Work instruction
The answer must be every line of the records below that contains the word "maken".

Extracted page text data:
——————————

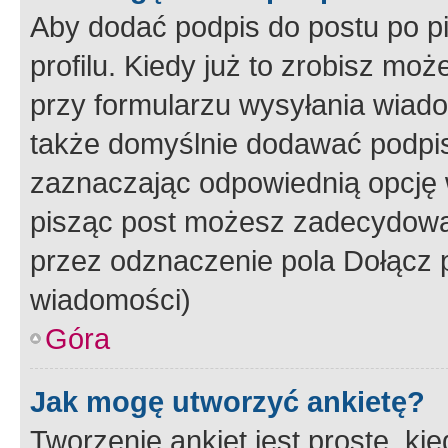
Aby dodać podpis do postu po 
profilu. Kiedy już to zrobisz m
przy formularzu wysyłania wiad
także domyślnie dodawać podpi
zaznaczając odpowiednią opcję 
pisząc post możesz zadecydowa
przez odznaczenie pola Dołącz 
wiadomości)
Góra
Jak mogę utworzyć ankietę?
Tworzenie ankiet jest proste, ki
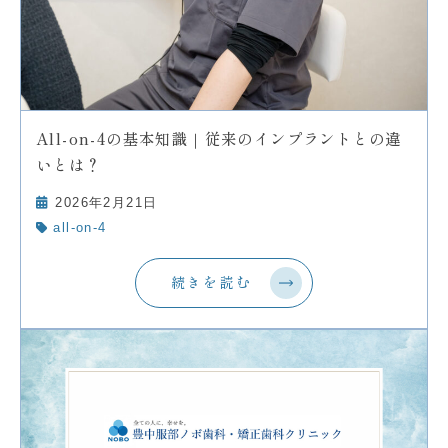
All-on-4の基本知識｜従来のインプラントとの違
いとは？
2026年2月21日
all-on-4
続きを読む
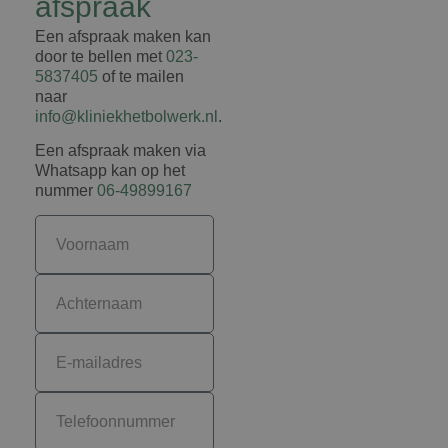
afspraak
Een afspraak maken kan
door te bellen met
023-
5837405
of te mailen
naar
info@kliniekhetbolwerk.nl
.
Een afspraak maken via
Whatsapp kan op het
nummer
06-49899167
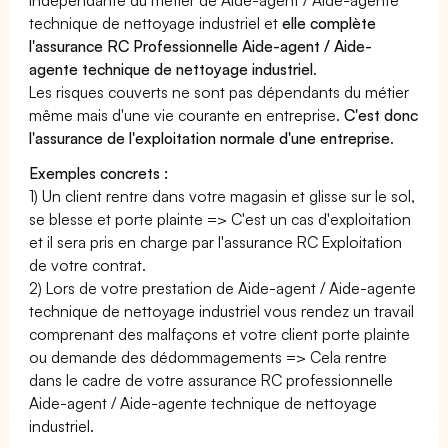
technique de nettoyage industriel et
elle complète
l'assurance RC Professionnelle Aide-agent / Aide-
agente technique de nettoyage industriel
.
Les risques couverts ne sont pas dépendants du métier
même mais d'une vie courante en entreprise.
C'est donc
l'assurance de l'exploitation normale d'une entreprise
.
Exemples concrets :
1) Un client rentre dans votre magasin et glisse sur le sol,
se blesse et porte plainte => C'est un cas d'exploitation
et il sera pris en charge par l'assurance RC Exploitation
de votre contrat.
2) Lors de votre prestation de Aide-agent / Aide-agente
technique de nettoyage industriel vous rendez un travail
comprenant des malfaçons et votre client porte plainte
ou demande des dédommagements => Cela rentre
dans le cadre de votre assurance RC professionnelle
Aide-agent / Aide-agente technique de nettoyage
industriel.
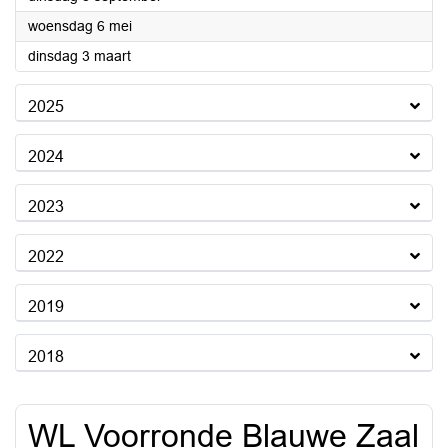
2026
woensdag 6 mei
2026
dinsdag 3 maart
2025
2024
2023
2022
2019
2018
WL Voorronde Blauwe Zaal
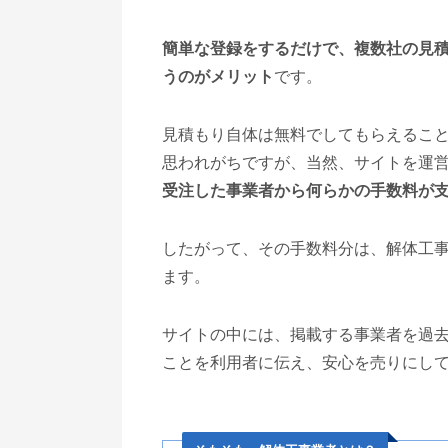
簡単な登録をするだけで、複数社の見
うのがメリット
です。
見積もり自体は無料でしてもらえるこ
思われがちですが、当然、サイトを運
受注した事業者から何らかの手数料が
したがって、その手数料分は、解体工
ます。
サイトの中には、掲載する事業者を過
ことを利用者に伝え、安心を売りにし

——————————

Output below
Een afspraak maken kan
Een afspraak maken via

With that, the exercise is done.